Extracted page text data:
════

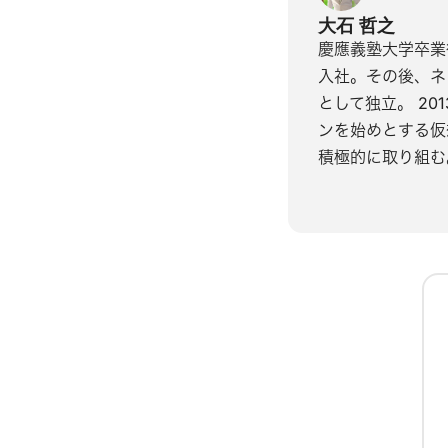
大石 哲之
慶應義塾大学卒業
入社。その後、ネ
として独立。 2
ンを始めとする仮
積極的に取り組む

════

Required action. Please output all the data exactly as given, with the pictures omitted.

Expected answer.
大石 哲之
慶應義塾大学卒業
入社。その後、ネ
として独立。 2
ンを始めとする仮
積極的に取り組む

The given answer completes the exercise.